Ah, Steve - you're just a youngin! Dont'cha remember front panel switches? Who needs a keyboard when you can spend a few hours flipping switches a few (thousand) times?

Before computers I used a set of Funk & Wagnalls and the National Geographic magazines.
 
what going on here.. this was started to highlight the website that went dark yesterday in protest of the SOPA..

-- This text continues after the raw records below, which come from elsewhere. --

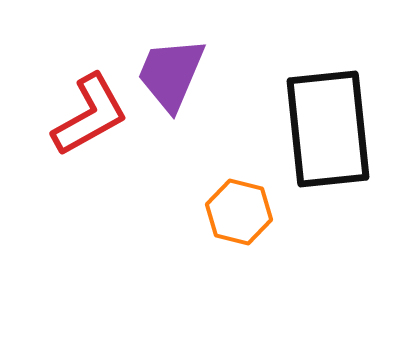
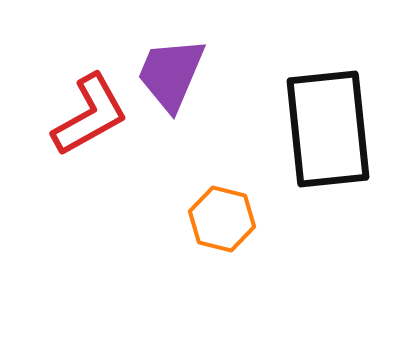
orange hexagon: moved 17 px left, 7 px down
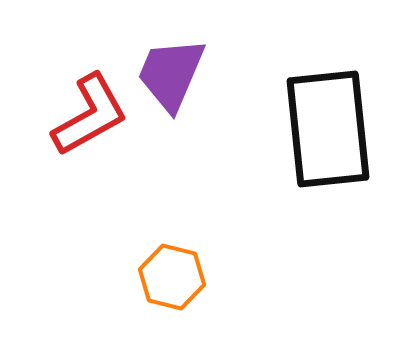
orange hexagon: moved 50 px left, 58 px down
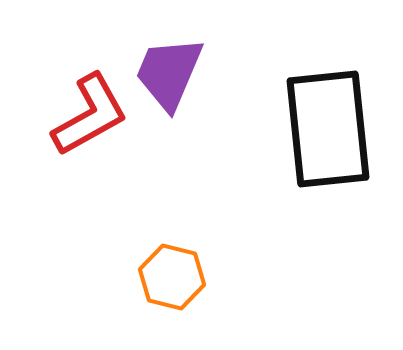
purple trapezoid: moved 2 px left, 1 px up
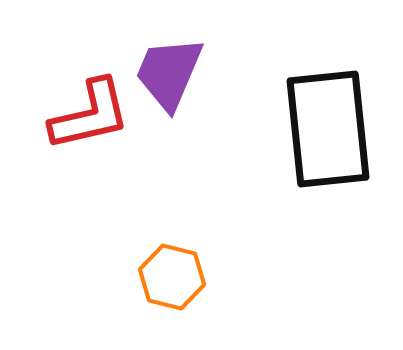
red L-shape: rotated 16 degrees clockwise
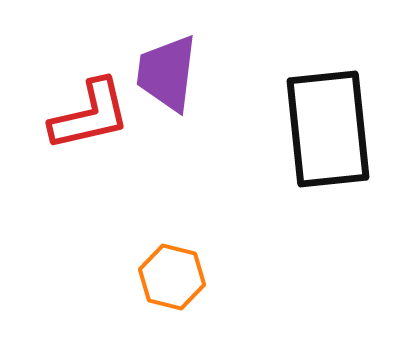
purple trapezoid: moved 2 px left; rotated 16 degrees counterclockwise
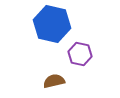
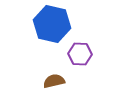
purple hexagon: rotated 10 degrees counterclockwise
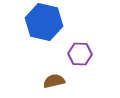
blue hexagon: moved 8 px left, 2 px up
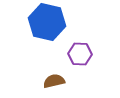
blue hexagon: moved 3 px right
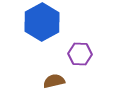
blue hexagon: moved 5 px left; rotated 18 degrees clockwise
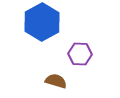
brown semicircle: moved 2 px right; rotated 30 degrees clockwise
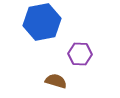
blue hexagon: rotated 18 degrees clockwise
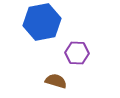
purple hexagon: moved 3 px left, 1 px up
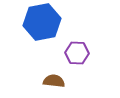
brown semicircle: moved 2 px left; rotated 10 degrees counterclockwise
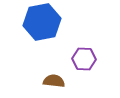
purple hexagon: moved 7 px right, 6 px down
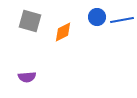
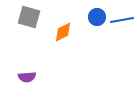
gray square: moved 1 px left, 4 px up
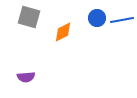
blue circle: moved 1 px down
purple semicircle: moved 1 px left
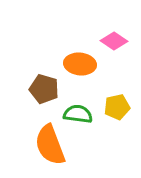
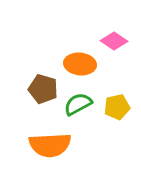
brown pentagon: moved 1 px left
green semicircle: moved 10 px up; rotated 36 degrees counterclockwise
orange semicircle: rotated 72 degrees counterclockwise
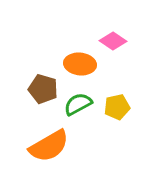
pink diamond: moved 1 px left
orange semicircle: moved 1 px left, 1 px down; rotated 27 degrees counterclockwise
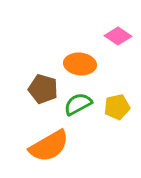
pink diamond: moved 5 px right, 5 px up
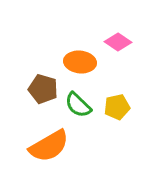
pink diamond: moved 6 px down
orange ellipse: moved 2 px up
green semicircle: moved 1 px down; rotated 108 degrees counterclockwise
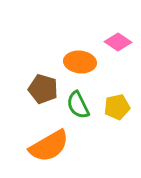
green semicircle: rotated 20 degrees clockwise
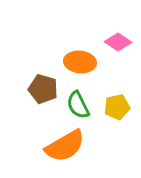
orange semicircle: moved 16 px right
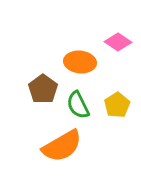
brown pentagon: rotated 20 degrees clockwise
yellow pentagon: moved 2 px up; rotated 20 degrees counterclockwise
orange semicircle: moved 3 px left
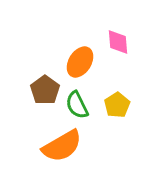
pink diamond: rotated 52 degrees clockwise
orange ellipse: rotated 64 degrees counterclockwise
brown pentagon: moved 2 px right, 1 px down
green semicircle: moved 1 px left
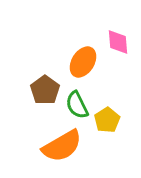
orange ellipse: moved 3 px right
yellow pentagon: moved 10 px left, 15 px down
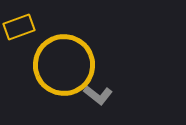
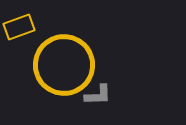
gray L-shape: rotated 40 degrees counterclockwise
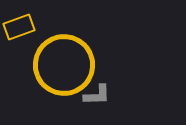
gray L-shape: moved 1 px left
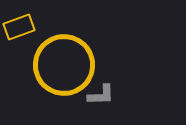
gray L-shape: moved 4 px right
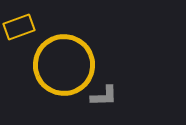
gray L-shape: moved 3 px right, 1 px down
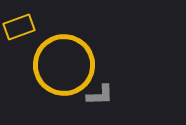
gray L-shape: moved 4 px left, 1 px up
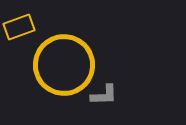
gray L-shape: moved 4 px right
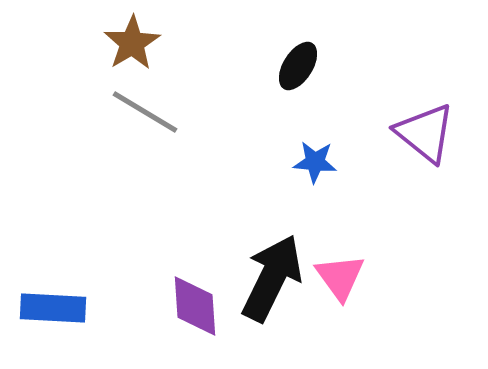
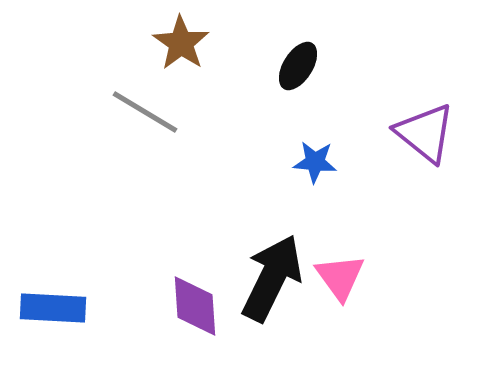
brown star: moved 49 px right; rotated 6 degrees counterclockwise
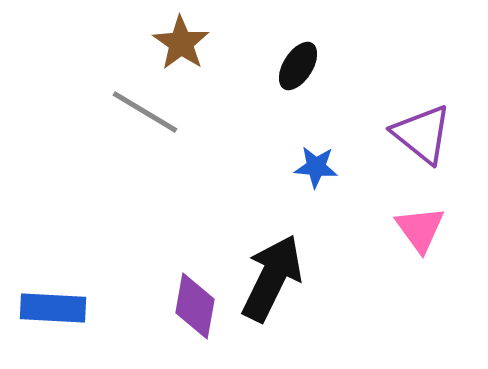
purple triangle: moved 3 px left, 1 px down
blue star: moved 1 px right, 5 px down
pink triangle: moved 80 px right, 48 px up
purple diamond: rotated 14 degrees clockwise
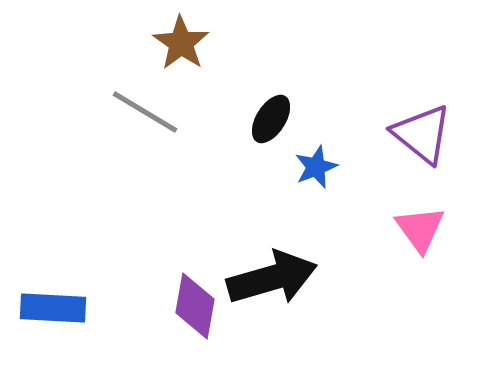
black ellipse: moved 27 px left, 53 px down
blue star: rotated 27 degrees counterclockwise
black arrow: rotated 48 degrees clockwise
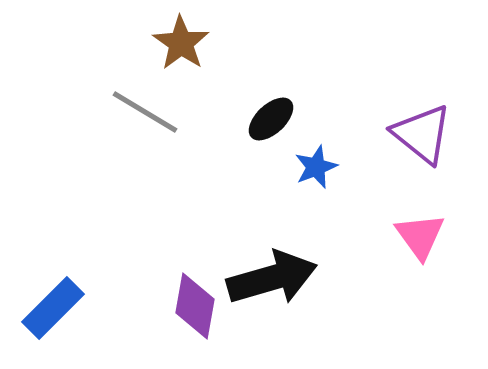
black ellipse: rotated 15 degrees clockwise
pink triangle: moved 7 px down
blue rectangle: rotated 48 degrees counterclockwise
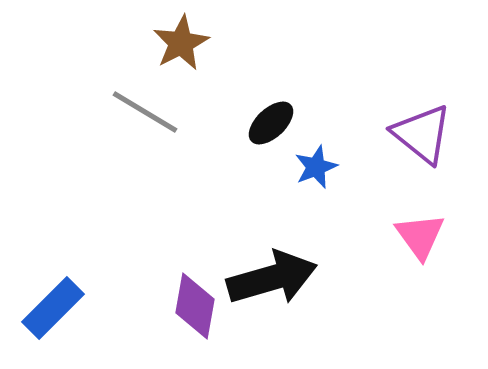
brown star: rotated 10 degrees clockwise
black ellipse: moved 4 px down
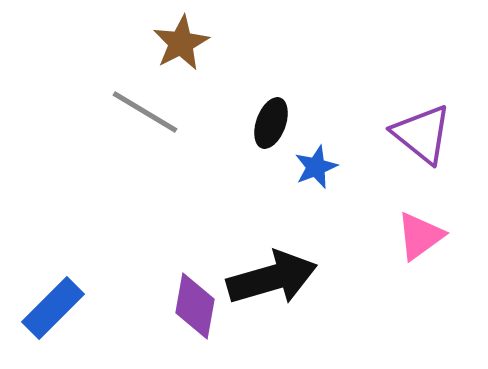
black ellipse: rotated 27 degrees counterclockwise
pink triangle: rotated 30 degrees clockwise
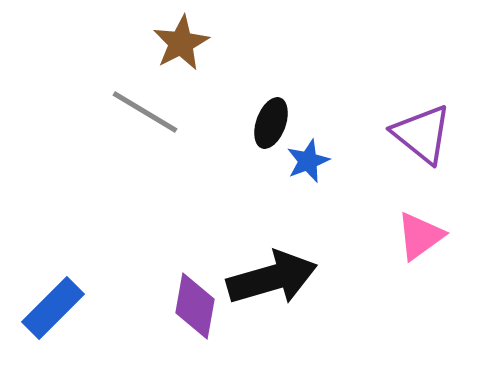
blue star: moved 8 px left, 6 px up
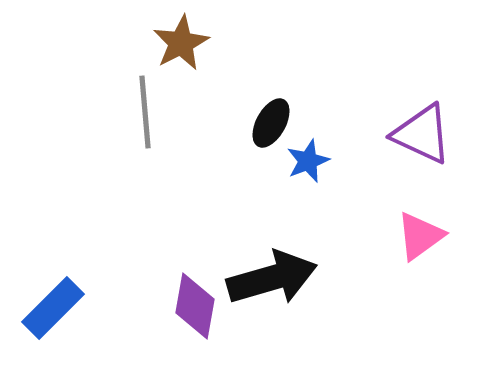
gray line: rotated 54 degrees clockwise
black ellipse: rotated 9 degrees clockwise
purple triangle: rotated 14 degrees counterclockwise
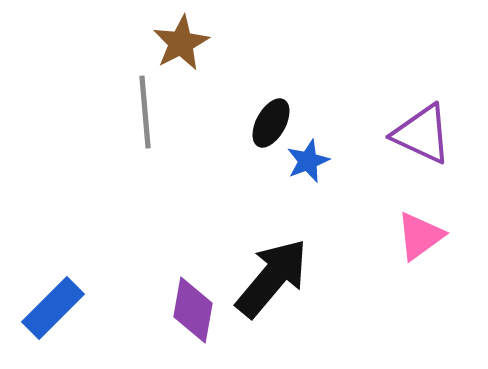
black arrow: rotated 34 degrees counterclockwise
purple diamond: moved 2 px left, 4 px down
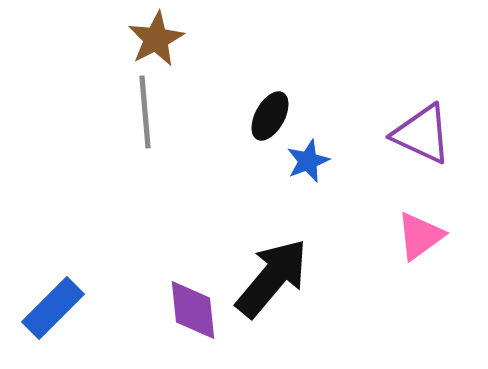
brown star: moved 25 px left, 4 px up
black ellipse: moved 1 px left, 7 px up
purple diamond: rotated 16 degrees counterclockwise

now it's turned into the atari 400-800 forum... :D funny how that happens on tug.. all you old times get on and start talking about the good old days and tape drives and basic programing, and 8088 processor, and the .... oh crap i am one of you... :wave:

I prefer the Z80. Dual registers are the wave of the future!!!
 
Here's the "law of unintended consequences" as it pertains to my house, and many of my friend's houses. We are TIRED of technology. My kids have forgotten how to play, how to interact. They have Wii, TV, internet, vizio tablets, laptops, DS, I'm so sick of all of it. When we tell them that they can't play any screens, they've used up all their screen time for the day, etc, they panic. What are we supposed to do with ourselves?? I have friends that are "unplugged". I'm so ready to go that route. I'm ready to invoke a black out in our house. Let's go outside and play. Call a friend on the phone. Write a letter for goodness sakes! As much as I appreciate texting, I am also getting weary of being instantly accessible 24/7. Text me, e-mail me, call me, if you can't reach me on my home phone call my cell, if you can't reach me via voice on my cell text me, or send me an e-mail, enough already!! :crash: :crash: :crash: :crash:

I''m with you Laura, but I am addicted to my internet. I put a moratorium on on-line, computers, etc. for one day and everybody did fine but I HAD to check my e-mail. Right! I'm so lame.